Andreas Menke (41) und sein Sohn Niklas (elf) leben an der Schleusenstraße direkt am Kanal. Der Vater sagt: „Die Kinder sind die ganzen letzten Tage auf dem Eis gewesen, haben dort gespielt und hatten viel Spaß. Das ist nun leider vorbei.“ Sohn Niklas: „Wir haben den Schnee vom Eis geschoben, damit wir Hockey spielen konnten. Das hat fast einen ganzen Tag gedauert. Und jetzt können wir nicht mehr auf das Eis. Das ist sehr schade.“ Jolanda Müller (zehn) sieht das ähnlich: „Wir konnten seit Sonnabend auf das Eis. Das ist gemein, dass das jetzt nicht mehr geht.“ Und Niklas Dirks (zehn) ergänzt: „Ich finde das blöd, denn wir müssen jetzt alle extra nach Bucksande fahren.“ Dort kann auf dem Nordloher Tief gelaufen werden.

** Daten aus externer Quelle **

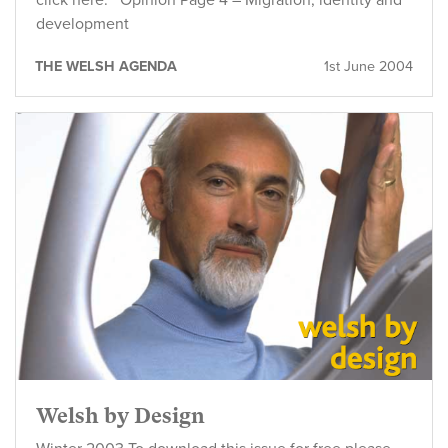
click here. Opinion Page 4 – Migration, identity and
development
THE WELSH AGENDA
1st June 2004
Welsh by Design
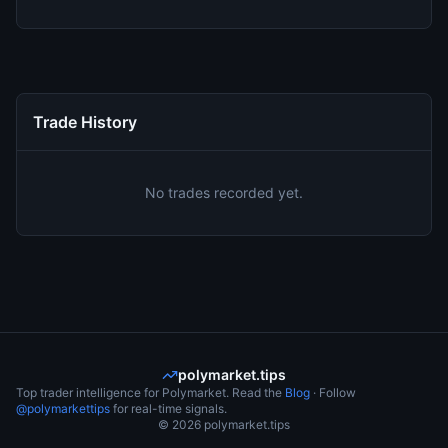
Trade History
No trades recorded yet.
polymarket.tips
Top trader intelligence for Polymarket. Read the
Blog
· Follow
@polymarkettips
for real-time signals.
©
2026
polymarket.tips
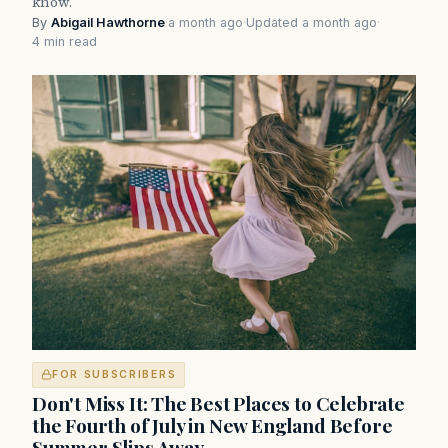
know.
By
Abigail Hawthorne
·
a month ago
·
Updated a month ago
·
4 min read
FOR SUBSCRIBERS
Don't Miss It: The Best Places to Celebrate
the Fourth of July in New England Before
Summer Slips Away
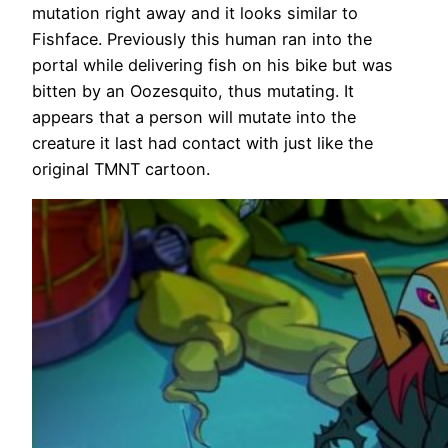
mutation right away and it looks similar to
Fishface. Previously this human ran into the
portal while delivering fish on his bike but was
bitten by an Oozesquito, thus mutating. It
appears that a person will mutate into the
creature it last had contact with just like the
original TMNT cartoon.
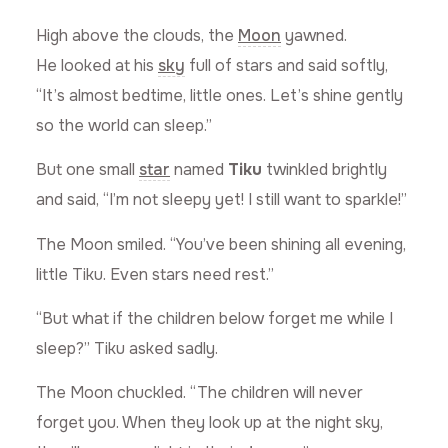
High above the clouds, the
Moon
yawned.
He looked at his
sky
full of stars and said softly,
“It’s almost bedtime, little ones. Let’s shine gently
so the world can sleep.”
But one small
star
named
Tiku
twinkled brightly
and said, “I’m not sleepy yet! I still want to sparkle!”
The Moon smiled. “You’ve been shining all evening,
little Tiku. Even stars need rest.”
“But what if the children below forget me while I
sleep?” Tiku asked sadly.
The Moon chuckled. “The children will never
forget you. When they look up at the night sky,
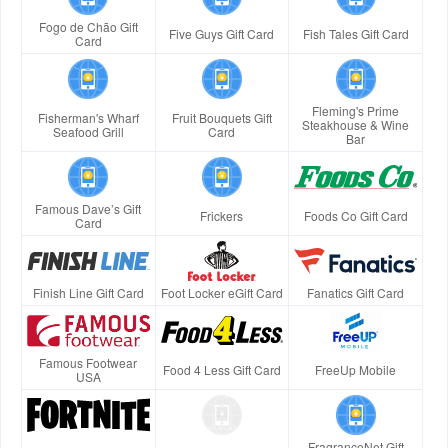
Fogo de Chão Gift
Five Guys Gift Card
Fish Tales Gift Card
Card
Fleming's Prime
Fisherman's Wharf
Fruit Bouquets Gift
Steakhouse & Wine
Seafood Grill
Card
Bar
Famous Dave’s Gift
Frickers
Foods Co Gift Card
Card
Finish Line Gift Card
Foot Locker eGift Card
Fanatics Gift Card
Famous Footwear
Food 4 Less Gift Card
FreeUp Mobile
USA
FragranceNet Gift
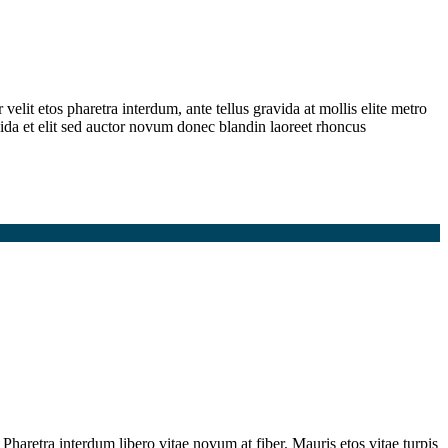
elit etos pharetra interdum, ante tellus gravida at mollis elite metro
ida et elit sed auctor novum donec blandin laoreet rhoncus
Pharetra interdum libero vitae novum at fiber. Mauris etos vitae turpis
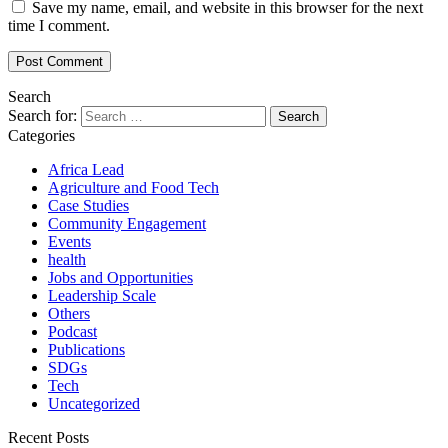
Save my name, email, and website in this browser for the next
time I comment.
Search
Search for:
Categories
Africa Lead
Agriculture and Food Tech
Case Studies
Community Engagement
Events
health
Jobs and Opportunities
Leadership Scale
Others
Podcast
Publications
SDGs
Tech
Uncategorized
Recent Posts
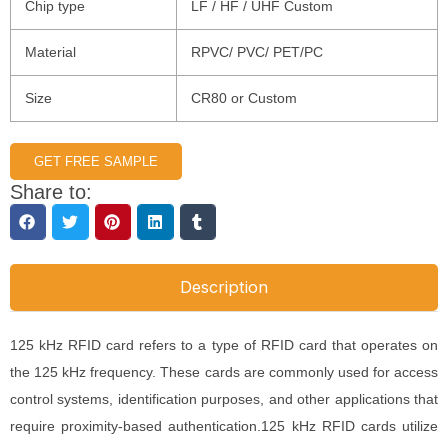
Chip type
LF / HF / UHF Custom
Material
RPVC/ PVC/ PET/PC
Size
CR80 or Custom
GET FREE SAMPLE
Share to:
Description
125 kHz RFID card refers to a type of RFID card that operates on
the 125 kHz frequency. These cards are commonly used for access
control systems, identification purposes, and other applications that
require proximity-based authentication.125 kHz RFID cards utilize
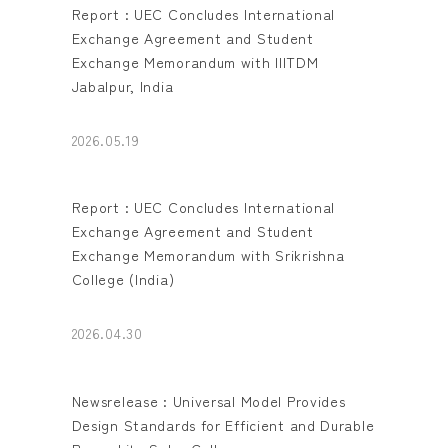
Report : UEC Concludes International
Exchange Agreement and Student
Exchange Memorandum with IIITDM
Jabalpur, India
2026.05.19
Report : UEC Concludes International
Exchange Agreement and Student
Exchange Memorandum with Srikrishna
College (India)
2026.04.30
Newsrelease : Universal Model Provides
Design Standards for Efficient and Durable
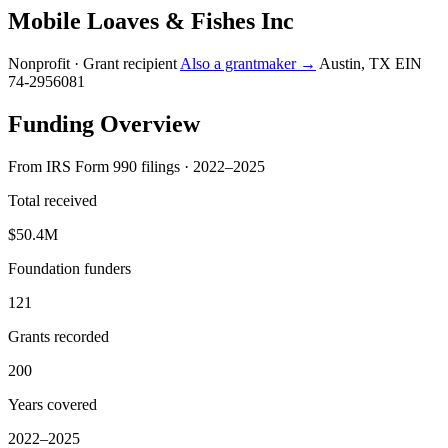
Mobile Loaves & Fishes Inc
Nonprofit · Grant recipient
Also a grantmaker →
Austin, TX
EIN
74-2956081
Funding Overview
From IRS Form 990 filings · 2022–2025
Total received
$50.4M
Foundation funders
121
Grants recorded
200
Years covered
2022–2025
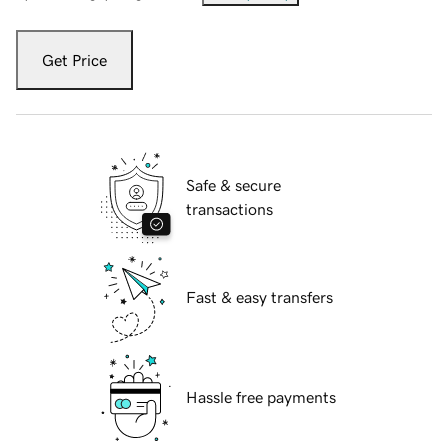
Get Price
Safe & secure
transactions
Fast & easy transfers
Hassle free payments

Auch Torsten Willhaus (38) lebt am Elisabethfehnkanal. Und auch er ärgert sich: „Ich kann das nicht nachvollziehen. Am Dienstag war noch alles in Ordnung. Dann wird das Wasser abgelassen, ohne dass es dazu eine Information gab.“ Andreas Menke sieht durchaus Gefahren in dem Handeln der Behörde: „Das Wasser wurde ohne Vorwarnung abgelassen. Da hätten leicht Menschen auf dem Eis in Gefahr geraten können.“

Die NWZ  fragte beim Wasser- und Schifffahrtsamt in Meppen nach. Behördenleiter ist Holger Giest. Der Baudirektor erklärte am Mittwoch, Mitarbeiter seiner Behörde hätten an der Schleuse in Dreibrücken Reparaturen vornehmen und dazu ein Schleusentor entfernen müssen. Dadurch sei es zu dem umfangreichen Wasserabfluss gekommen. Holger Giest: „Durch das Absenken des Wasserstandes ist das Eis auf dem Kanal brüchig geworden. Allerdings läuft der Kanal jetzt wieder voll.“ Dennoch sei das Betreten der Eisfläche derzeit nicht möglich.